Meh. Seems just a step above the musicality of country music, with their hits (mostly Henley helmed) standing apart a bit. Even the hits are worn out, mostly, a with little staying power, at least to my ears. Musically, the singles do have a little bit more going for them, while the other tracks sound and feel like what they are - fillers. Bland.
Classic album. Marrying the cajun south and African sounds without losing the distinctly Paul Simon songwriting, all without feeling derivative or contrived. As with many great albums, it's the singles that seem to lose their lustre the most, personally, over time. I still enjoy You Can Call Me Al, but the other tracks really shine.
Having just listened to Graceland previously, this one seems pale by comparison. I mean, it's good, it's Paul Simon, but certainly a singer-songwriter of his time (1972). The singles are as good as ever, and really the shining spots on an otherwise ok album.
Classic. Really served as my introduction to alternative back in the day (with The Cure's \"Boy's Don't Cry\" album), and whether it's nostalgia or more than that, it still holds up to this day. So unique musically and lyrically.
What's not to love about the Pixies?! This album falls short of some of their earlier albums for me, but is still vibrant and energetic and fun.
As someone who has always been a bit tepid in his response to The Who, I really enjoyed this early, rough around the edges, old-school rock and roll album. It made me think of the later Rolling Stones album "Between the Buttons." It was also interesting to hear this earlier incarnation of the band, knowing the bombastic band they were going to become.

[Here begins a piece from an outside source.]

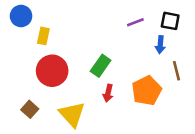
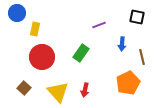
purple line: (135, 22) -> (99, 25), moved
blue arrow: (160, 45) -> (122, 44), moved
orange pentagon: (147, 91) -> (128, 83), moved
red arrow: (108, 93) -> (85, 90), moved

Wow. I had forgotten how many classics were on this album. As a casual Cars fan, I never actually owned an album, but if I were to, this would be the one! Great!
Tough one. I really like this album, as it came out in some formative years for me, musically. I like all the songs, but is it classic?

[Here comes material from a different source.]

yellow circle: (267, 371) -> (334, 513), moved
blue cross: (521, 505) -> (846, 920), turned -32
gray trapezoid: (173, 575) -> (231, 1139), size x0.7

Another album I never owned, but it was certainly ubiquitous in its time. Relistening now (it's not on Spotify?), it certainly hit me how much of an impact it had on pop culture, and remains very listenable now. Obviously questionable lyrics and themes, but the production is good and the music is fun.
As someone who has never understood the (mass) appeal of the Grateful Dead, I can say this album...did nothing to change my mind. There are a few OK songs, enough to warrant the 3 star rating (Ripple, Truckin, Friend of the Devil, Sugar Magnolia), but for the most part what I've always thought of them holds true: boring musically and lyrically, sup-par vocally, just all around uninteresting.
I do love me some smooth buttery flow of Q-Tip, but find that I was missing the je ne sais quoi of the Tribe. Good vibe to the album, but just ok.
Hadn't really heard this album aside from the title track, and aside from having seen the movie ages ago, and was surprised at how loung-ey it sounded on the whole, with elements of funk and R&B thrown in. A good background mellow listen.
Really torn between 3 and 4 stars. Love the album, but is it really a 4-star?? solid 3.5, 3.75 even.